Other Brd4-associated nonhistone proteins include the RFC-140 subunit of human replication factor C [35], signal-induced proliferation-associated protein 1 (SPA-1) [36], NF-κB [37] and HPV-11 E2 protein [38]. Oct2 has previously been shown to undergo phosphorylation and glycosylation modifications [39], and may therefore also undergo acetylation allowing BET protein binding but whether this is the case is currently unknown. Oct2 protein has been previously shown to interact directly with the TBP [40], which is, in turn, part of the RNA polymerase II transcription initiation complex. Therefore, it is possible that Brd4 and Oct2 do not directly interact but are part of the same transcription complex. While our data indicate that Brd4 directly mediates Oct2 binding to the immunoglobulin promoter region, further research will be required to confirm this hypothesis.
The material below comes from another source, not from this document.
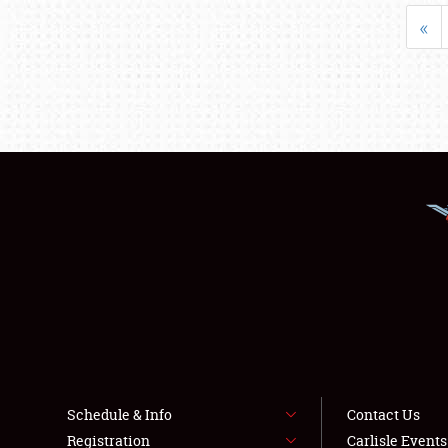
«
Schedule & Info
Contact Us
Registration
Carlisle Event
While our research identifies a role for Brd4 in the regulation of immunoglobulin gene expression, this does not preclude a role for the other BET proteins. While JQ1 notably inhibits Brd4, it is a pan-BET inhibitor, including Brd2, Brd3 and T [19]. Brd2 and Brd3 have been shown to play independent roles in several cells of the immune system in both humans and mouse models [27]. Finally, knockdown of Brd2, Brd3 and Brd4 separately in noncancer cell systems has shown that the transcriptional profiles that result are quite independent, and also different from pan-BET inhibitor profiles [41].